Excessive chlorination and treatment with ozone have been found to be effective detoxicants, but these are costly when applied on large-scale treatment plants. Besides, the side effects of consuming water with high levels of such chemicals could also be injurious to health. The preponderance of toxigenic algae in water is a result of eutrophication and any measures taken to minimize inflows of nutrients and their accumulation in water bodies will reduce algal growth. Establishment of wetlands at the points of pollutant inflows can effectively minimize the eroded sediments with their nutrients reaching the main water resource. Stabilization of river banks and tank bounds with permanent vegetatious that absorb significant amounts of nutrients also reduce eutrophication. Minimizing human activities around water bodies, or at least setting apart designated protected areas that enable the re-establishment of natural aquatic vegetatious which provide ecological niches for the development of adequate populations of algal consuming micro-fauna and species of fish would keep the development of excessive algal populations in check. This type of bio-remedial methods has been successfully adopted in certain foreign countries to ameliorate pollution of aquatic ecosystems.

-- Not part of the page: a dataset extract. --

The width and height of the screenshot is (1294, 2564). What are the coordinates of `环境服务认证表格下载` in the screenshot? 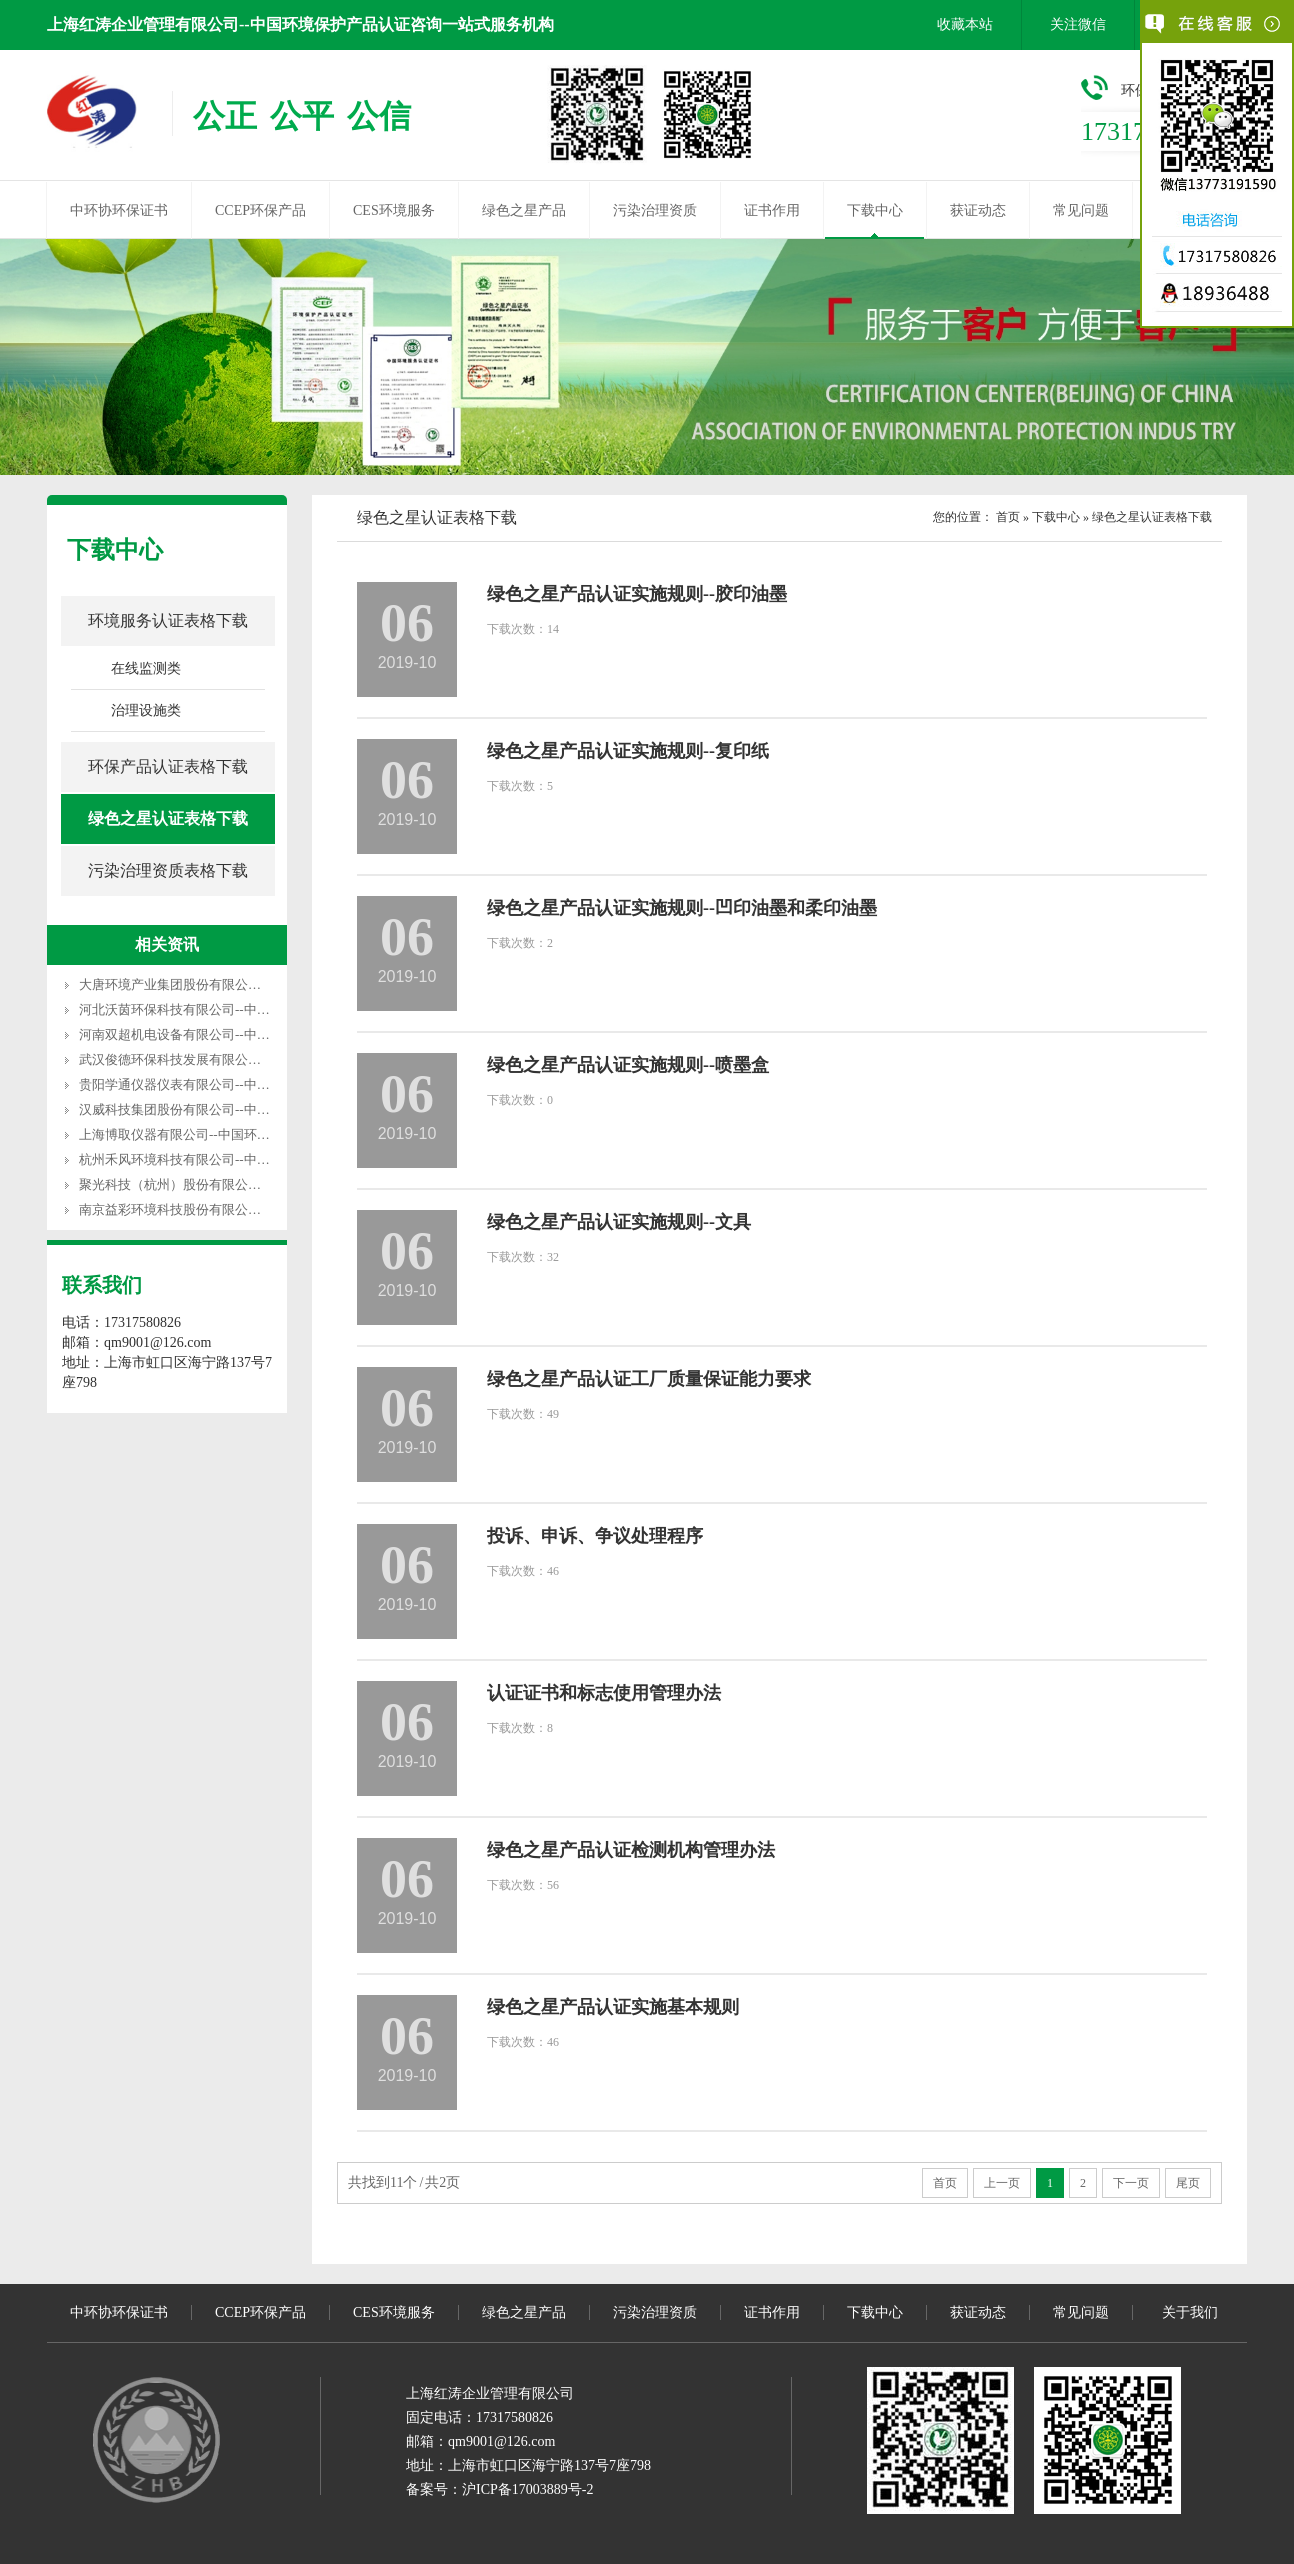 It's located at (168, 620).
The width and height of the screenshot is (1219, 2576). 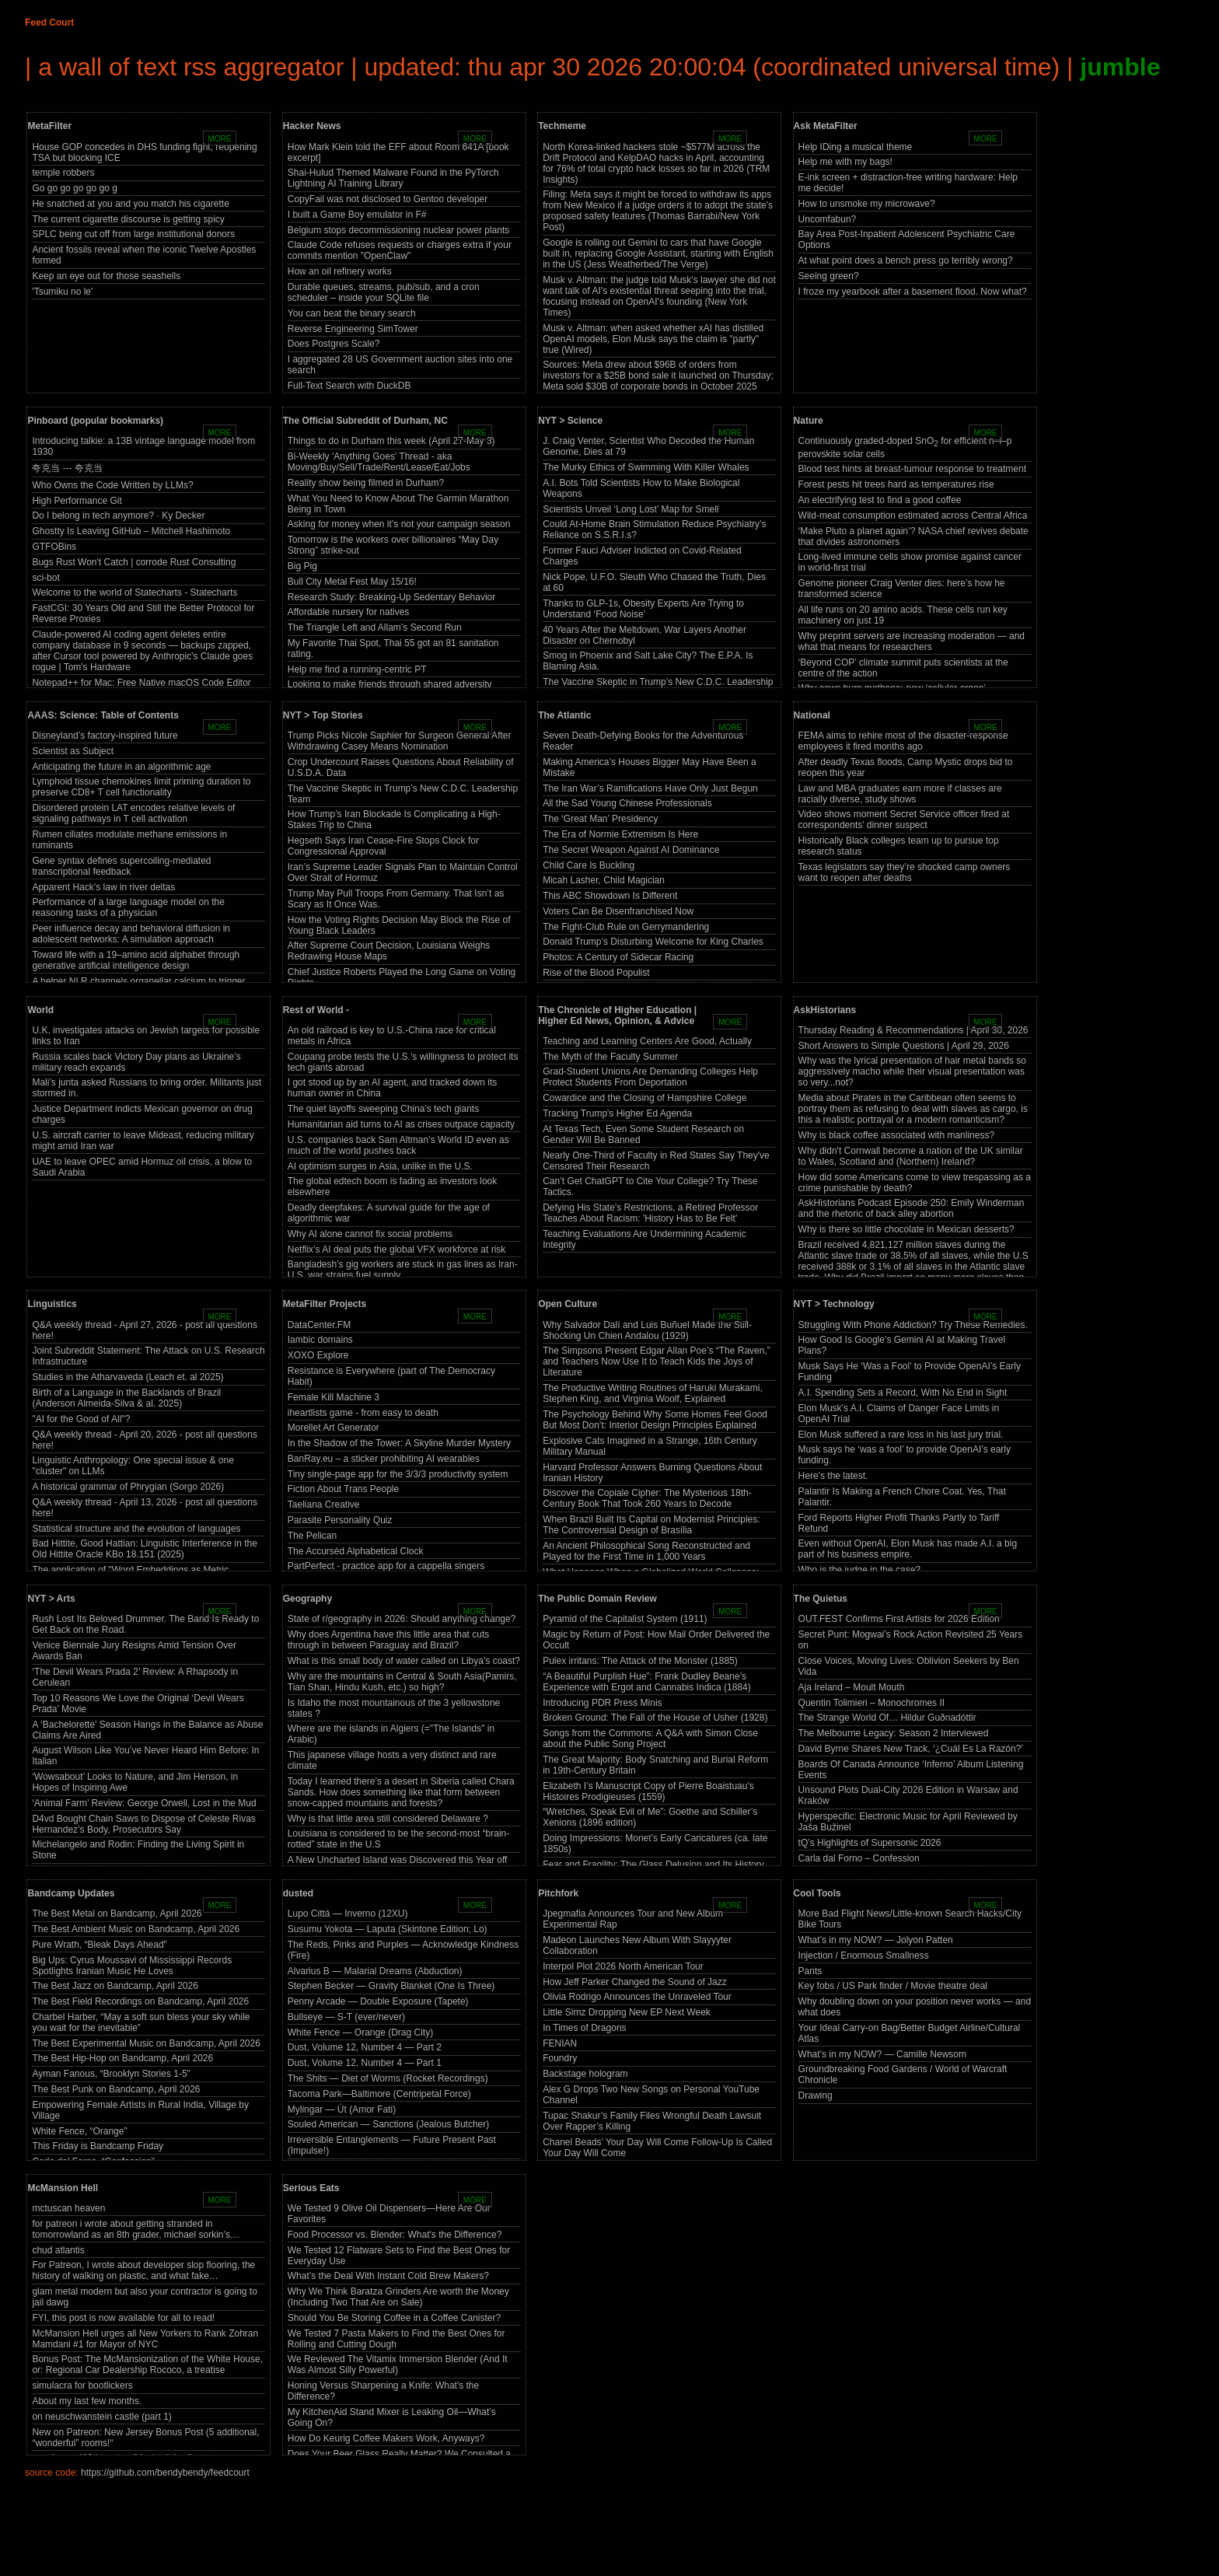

The author had the opportunity of visiting laboratories of the National Centre for Environmental Toxicology in Brisbane, Queensland, Australia and the laboratory of Dr. Linda Lawton, of the Robert Gordon University in Aberdeen, Scotland, U.K. Extensive research programmes are in progress in these institutions on toxigenic algae and certain Sri Lankan scientists are also actively engaged in these studies. While Dr. Wasantha Wickremasinghe is working as a senior scientist at Brisbane, Dr. L. P. Jayatissa, Senior Lecturer in Botany from the University of Ruhuna has returned after spending a sabbatical year at the Robert Gordon University.

It has been reported that photocatalytic oxidation in the presence of titanium dioxide can breakdown most algal toxins and certain bacteria capable of bio-degradation of cyanotoxins have also been isolated. During the recent visit of the author to the laboratory of the Robert Gordon University, Dr. Linda Lawton showed a keen interest in collaborating with scientists in Sri Lanka to study toxigenic algae in our water bodies with the objective of ameliorating this problem.

We have certain local scientists such as Dr. L. P. Jayatissa (a trained cyano-toxicologist), and Professor E. I. L. Silva at the IFS (an experienced limnologist) who could join the engineers and the chemists of the NWSDB to launch a research programme with the objective of detecting the presence of algal toxins in water resources and seeking remedial measures for them. Highest priority should be given for the establishment of at least one laboratory under the NWSDB for the routine testing of water for these toxins.

This feature article has been written after much thought not with the intention of criticizing or blaming any organization, but to create awareness to a national problem that has received little or no interest primarily due to ignorance and lack of information on these little known toxins.